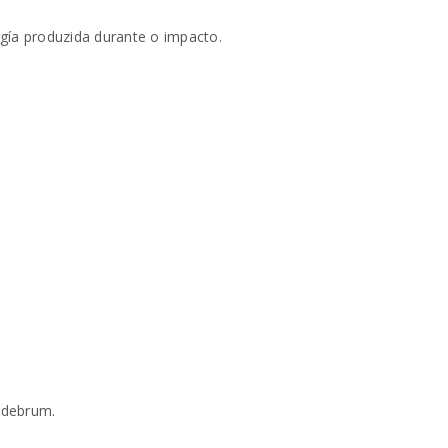
rgía produzida durante o impacto.
e
 debrum.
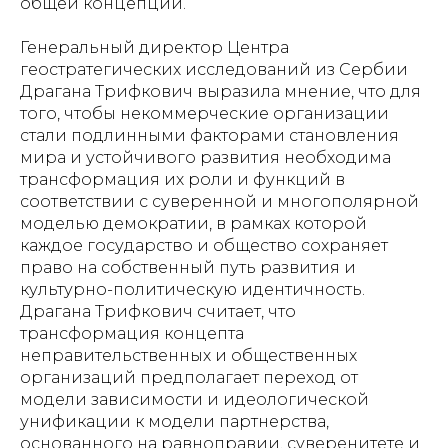
общей концепции.
Генеральный директор Центра
геостратегических исследований из Сербии
Драгана Трифкович выразила мнение, что для
того, чтобы некоммерческие организации
стали подлинными факторами становления
мира и устойчивого развития необходима
трансформация их роли и функций в
соответствии с суверенной и многополярной
моделью демократии, в рамках которой
каждое государство и общество сохраняет
право на собственный путь развития и
культурно-политическую идентичность.
Драгана Трифкович считает, что
трансформация концепта
неправительственных и общественных
организаций предполагает переход от
модели зависимости и идеологической
унификации к модели партнерства,
основанного на равноправии, суверенитете и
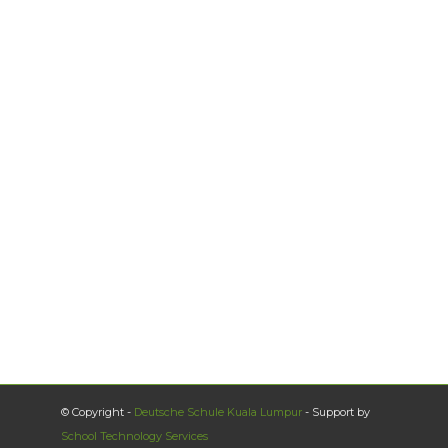
© Copyright -
Deutsche Schule Kuala Lumpur
- Support by
School Technology Services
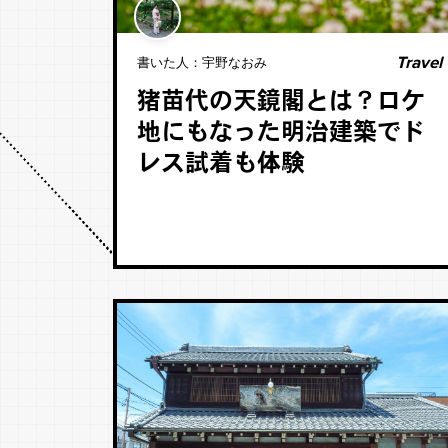
Travel
書いた人：
宇野なおみ
猪苗代の天鏡閣とは？ロケ
地にもなった明治建築でド
レス試着も体験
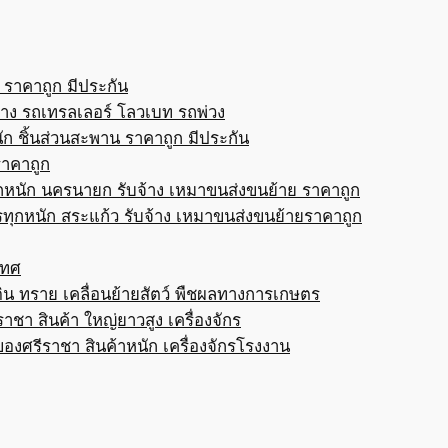
 ราคาถูก มีประกัน
้าง รถเทรลเลอร์ โลวเบท รถพ่วง
ก ชิ้นส่วนสะพาน ราคาถูก มีประกัน
ราคาถูก
กหนัก นครนายก รับจ้าง เหมาขนส่งขนย้าย ราคาถูก
ทุกหนัก สระแก้ว รับจ้าง เหมาขนส่งขนย้ายราคาถูก
เทศ
ดิน ทราย เคลื่อนย้ายสัตว์ พืชผลทางการเกษตร
าชา สินค้า ใหญ่ยาวสูง เครื่องจักร
ของศรีราชา สินค้าหนัก เครื่องจักรโรงงาน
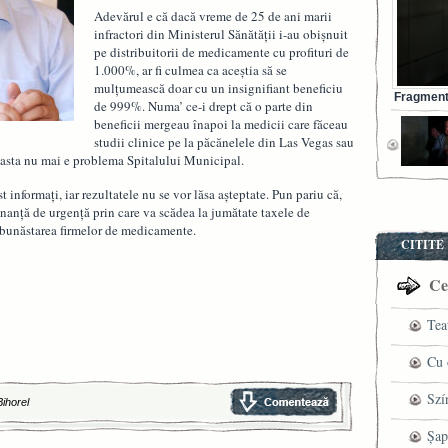
Adevărul e că dacă vreme de 25 de ani marii
infractori din Ministerul Sănătăţii i-au obişnuit
pe distribuitorii de medicamente cu profituri de
1.000%, ar fi culmea ca aceştia să se
mulţumească doar cu un insignifiant beneficiu
Fragment 
de 999%. Numa’ ce-i drept că o parte din
beneficii mergeau înapoi la medicii care făceau
studii clinice pe la păcănelele din Las Vegas sau
r asta nu mai e problema Spitalului Municipal.
t informaţi, iar rezultatele nu se vor lăsa aşteptate. Pun pariu că,
anţă de urgenţă prin care va scădea la jumătate taxele de
 bunăstarea firmelor de medicamente.
CITITE
Cel
Tea
pre
Cu 
VI
fil
Szí
Bihorel
ved
mag
Șap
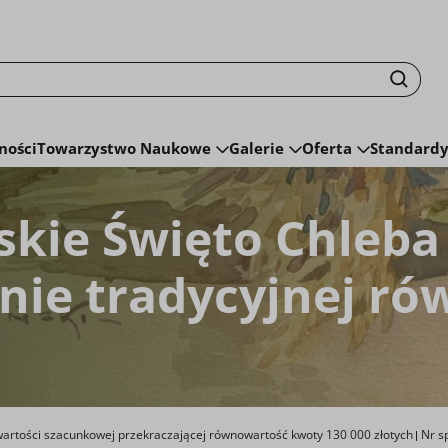
isku fraza zostanie wyszukana
Szuka
ności
Towarzystwo Naukowe
Galerie
Oferta
Standardy
skie Święto Chleba
ie tradycyjnej ró
artości szacunkowej przekraczającej równowartość kwoty 130 000 złotych
Nr s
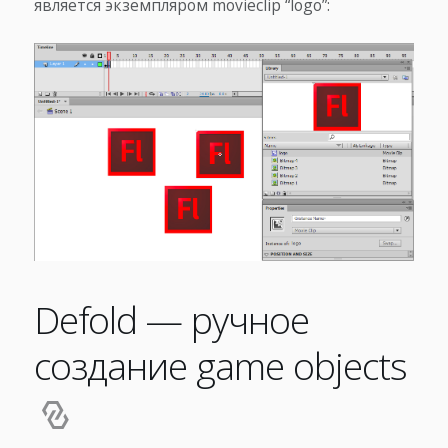
является экземпляром movieclip “logo”:
Defold — ручное
создание game objects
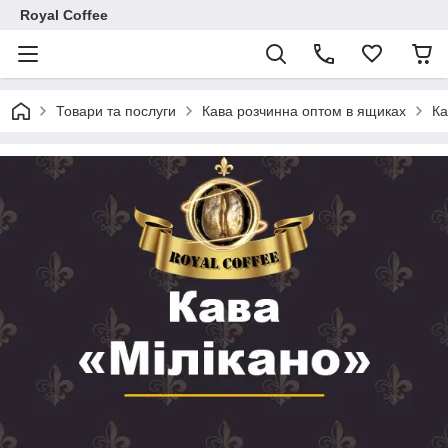
Royal Coffee
Товари та послуги
Кава розчинна оптом в ящиках
Ка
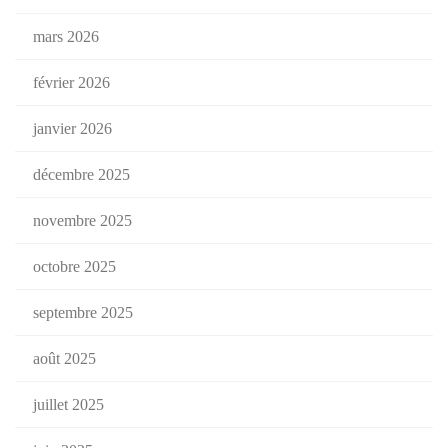
mars 2026
février 2026
janvier 2026
décembre 2025
novembre 2025
octobre 2025
septembre 2025
août 2025
juillet 2025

┄┄┄┄┄┄

§ **Task directions**:
Only the lines from the beginning of the records up to and including the line with "мира и устойчивого развития необходима" should appear, exactly as they are, and no pictures.

§ **Exercise solution**:
rgía produzida durante o impacto.
e
 debrum.
общей концепции.
Генеральный директор Центра
геостратегических исследований из Сербии
Драгана Трифкович выразила мнение, что для
того, чтобы некоммерческие организации
стали подлинными факторами становления
мира и устойчивого развития необходима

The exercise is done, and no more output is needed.